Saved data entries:
+++++

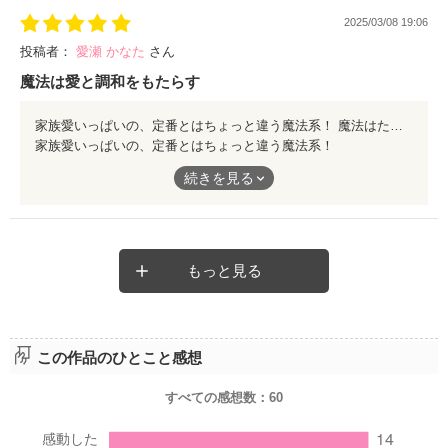
2025/03/08 19:06
投稿者：
愛瀬 かなた
さん
魔法は愛と調和をもたらす
家族愛いっぱいの、定番とはちょっと違う魔法系！ 魔法はただの道具や武器ではないと伝えてくれる、素晴らしい作品でした！
家族愛いっぱいの、定番とはちょっと違う魔法系！
続きを見る
魔法はただの道具や武器ではないと伝えてくれる、素晴らしい作
品でした！
もっと見る
この作品のひとこと感想
すべての感想数：
60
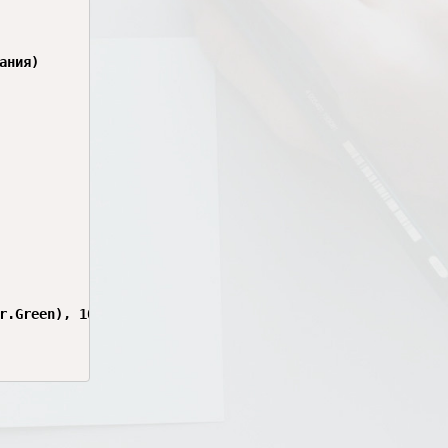
ния)

r.Green), 10, 10);
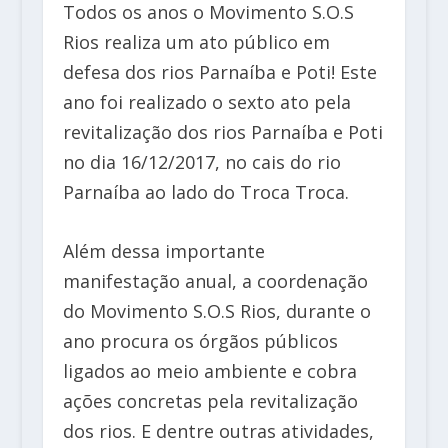
Todos os anos o Movimento S.O.S
Rios realiza um ato público em
defesa dos rios Parnaíba e Poti! Este
ano foi realizado o sexto ato pela
revitalização dos rios Parnaíba e Poti
no dia 16/12/2017, no cais do rio
Parnaíba ao lado do Troca Troca.
Além dessa importante
manifestação anual, a coordenação
do Movimento S.O.S Rios, durante o
ano procura os órgãos públicos
ligados ao meio ambiente e cobra
ações concretas pela revitalização
dos rios. E dentre outras atividades,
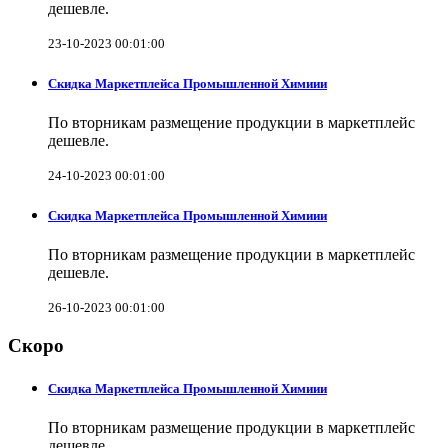
дешевле.
23-10-2023 00:01:00
Скидка Маркетплейса Промышленной Химиии
По вторникам размещение продукции в маркетплейс
дешевле.
24-10-2023 00:01:00
Скидка Маркетплейса Промышленной Химиии
По вторникам размещение продукции в маркетплейс
дешевле.
26-10-2023 00:01:00
Скоро
Скидка Маркетплейса Промышленной Химиии
По вторникам размещение продукции в маркетплейс
дешевле.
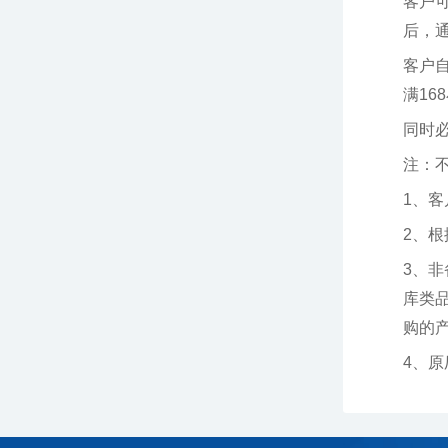
后，
满16
同时
注：
1、
2、
购的产品
4、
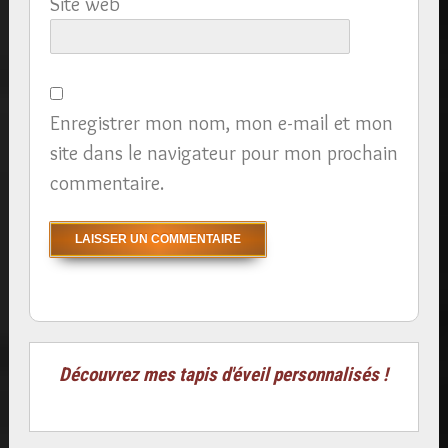
Site web
Enregistrer mon nom, mon e-mail et mon
site dans le navigateur pour mon prochain
commentaire.
Découvrez mes tapis d'éveil personnalisés !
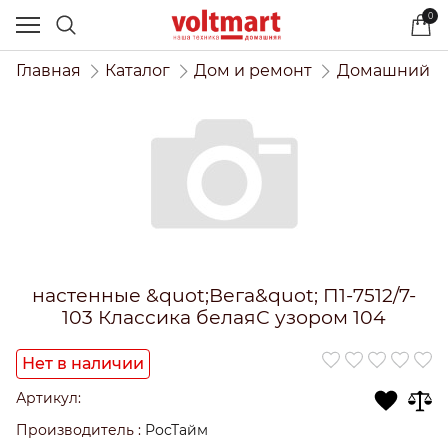
0
Главная
Каталог
Дом и ремонт
Домашний и
настенные &quot;Вега&quot; П1-7512/7-
103 Классика белаяС узором 104
Нет в наличии
Артикул:
Производитель
:
РосТайм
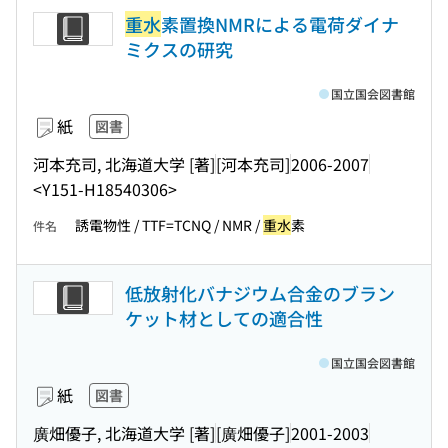
重水
素置換NMRによる電荷ダイナ
ミクスの研究
国立国会図書館
紙
図書
河本充司, 北海道大学 [著]
[河本充司]
2006-2007
<Y151-H18540306>
誘電物性 / TTF=TCNQ / NMR /
重水
素
件名
低放射化バナジウム合金のブラン
ケット材としての適合性
国立国会図書館
紙
図書
廣畑優子, 北海道大学 [著]
[廣畑優子]
2001-2003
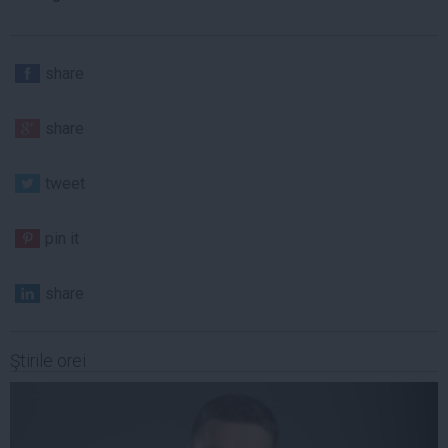
share
share
tweet
pin it
share
Ştirile orei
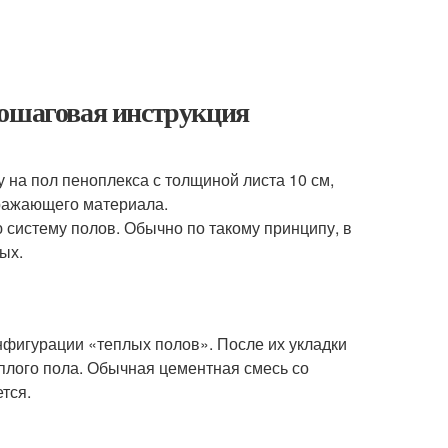
Пошаговая инструкция
 на пол пеноплекса с толщиной листа 10 см,
тражающего материала.
систему полов. Обычно по такому принципу, в
ых.
нфигурации «теплых полов». После их укладки
плого пола. Обычная цементная смесь со
тся.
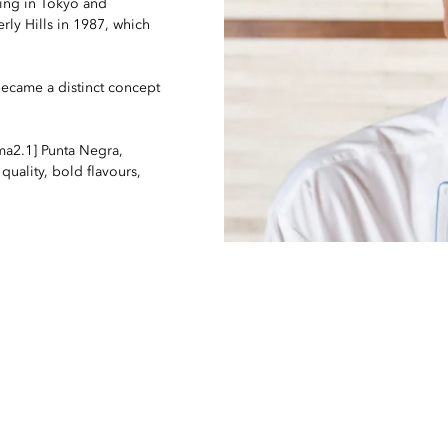
ning in Tokyo and
rly Hills in 1987, which
ecame a distinct concept
ma2.1] Punta Negra,
quality, bold flavours,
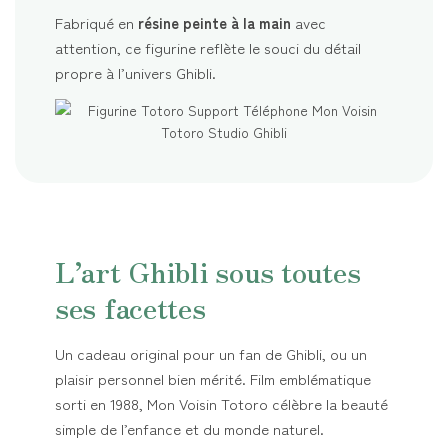
Fabriqué en
résine peinte à la main
avec
attention, ce figurine reflète le souci du détail
propre à l’univers Ghibli.
L’art Ghibli sous toutes
ses facettes
Un cadeau original pour un fan de Ghibli, ou un
plaisir personnel bien mérité. Film emblématique
sorti en 1988, Mon Voisin Totoro célèbre la beauté
simple de l’enfance et du monde naturel.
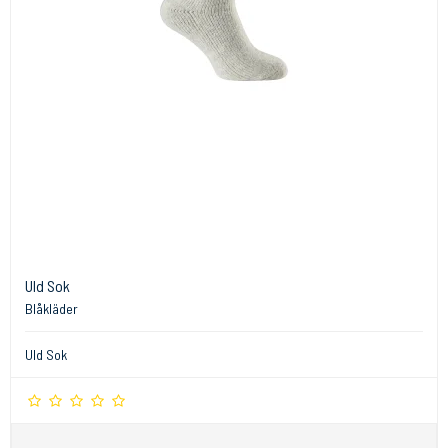
Uld Sok
Blåkläder
Uld Sok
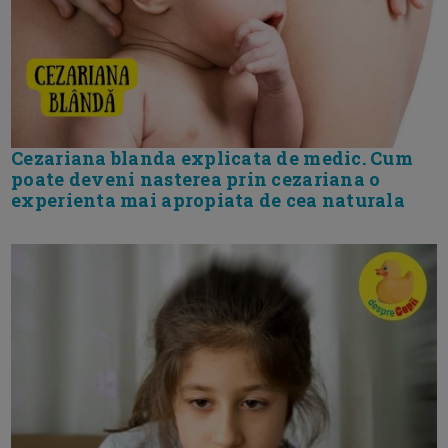
Cezariana blanda explicata de medic. Cum
poate deveni nasterea prin cezariana o
experienta mai apropiata de cea naturala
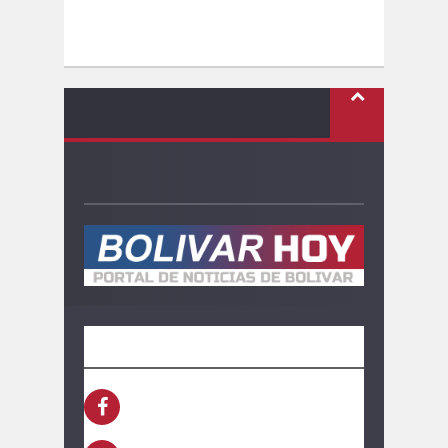
SEGUINOS
FACEBOOK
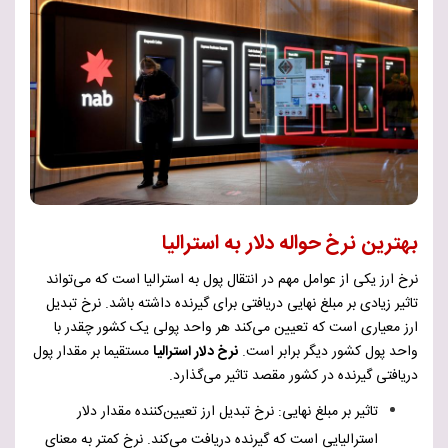
بهترین نرخ حواله دلار به استرالیا
نرخ ارز یکی از عوامل مهم در انتقال پول به استرالیا است که می‌تواند
تاثیر زیادی بر مبلغ نهایی دریافتی برای گیرنده داشته باشد. نرخ تبدیل
ارز معیاری است که تعیین می‌کند هر واحد پولی یک کشور چقدر با
واحد پول کشور دیگر برابر است.
نرخ دلار استرالیا
مستقیما بر مقدار پول
دریافتی گیرنده در کشور مقصد تاثیر می‌گذارد.
تاثیر بر مبلغ نهایی: نرخ تبدیل ارز تعیین‌کننده مقدار دلار
استرالیایی است که گیرنده دریافت می‌کند. نرخ کمتر به معنای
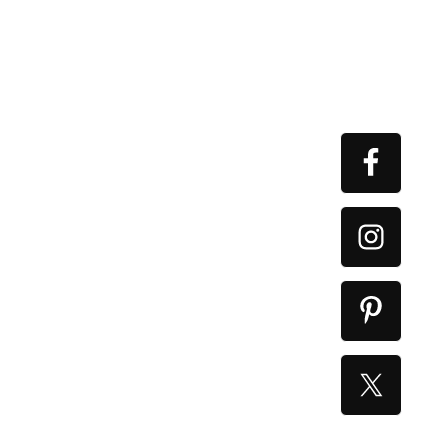
Primary
Sidebar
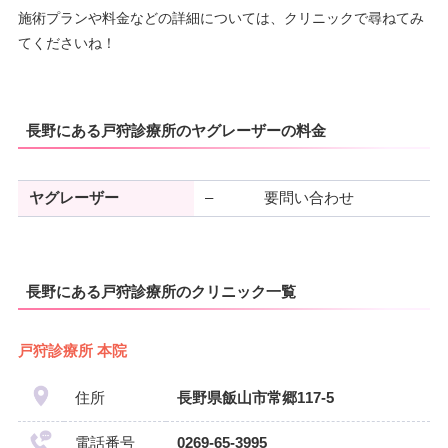
施術プランや料金などの詳細については、クリニックで尋ねてみ
てくださいね！
長野にある戸狩診療所のヤグレーザーの料金
ヤグレーザー
–
要問い合わせ
長野にある戸狩診療所のクリニック一覧
戸狩診療所 本院
住所
長野県飯山市常郷117-5
電話番号
0269-65-3995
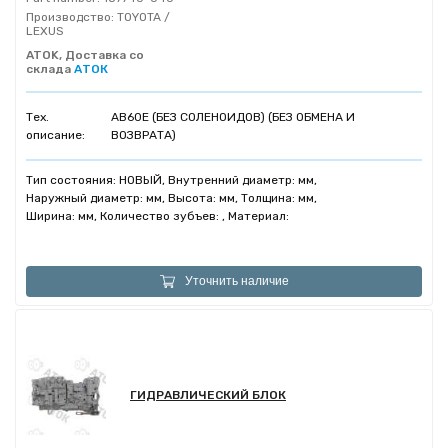
Производство:
TOYOTA /
LEXUS
ATOK, Доставка со
склада
АТОК
Тех.
AB60E (БЕЗ СОЛЕНОИДОВ) (БЕЗ ОБМЕНА И
описание:
ВОЗВРАТА)
Тип состояния: НОВЫЙ, Внутренний диаметр: мм,
Наружный диаметр: мм, Высота: мм, Толщина: мм,
Ширина: мм, Количество зубъев: , Материал:
Уточнить наличие
ГИДРАВЛИЧЕСКИЙ БЛОК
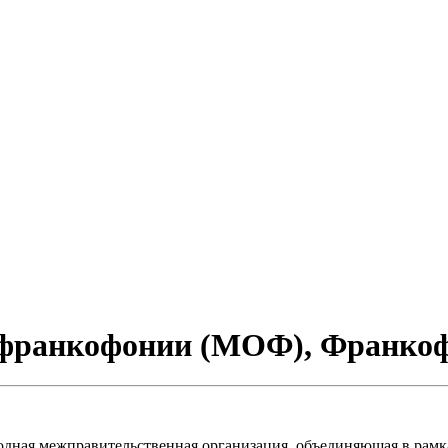
 франкофонии (МОФ), Франко
ая межправительственная организация, объединяющая в рамках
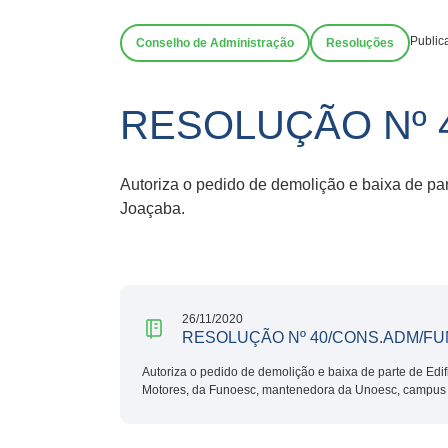
Public
Conselho de Administração
Resoluções
RESOLUÇÃO Nº 
Autoriza o pedido de demolição e baixa de p
Joaçaba.
26/11/2020
RESOLUÇÃO Nº 40/CONS.ADM/FU
Autoriza o pedido de demolição e baixa de parte de Edi
Motores, da Funoesc, mantenedora da Unoesc, campus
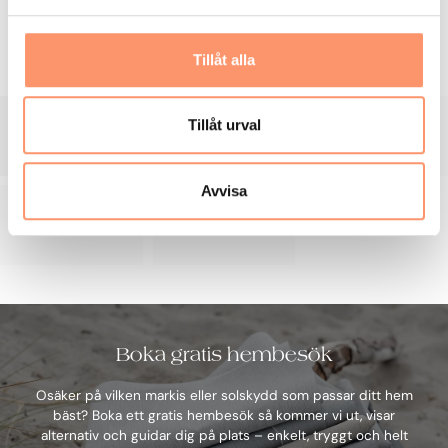
a
l
Tillåt alla
Tillåt urval
Avvisa
Boka gratis hembesök
Osäker på vilken markis eller solskydd som passar ditt hem
bäst? Boka ett gratis hembesök så kommer vi ut, visar
alternativ och guidar dig på plats – enkelt, tryggt och helt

+++++

**Task details:** Scan the records for the string "Movimento". Copy each line in which it appears.

**Answer box:**
Todos os anos o Movimento S.O.S
do Movimento S.O.S Rios, durante o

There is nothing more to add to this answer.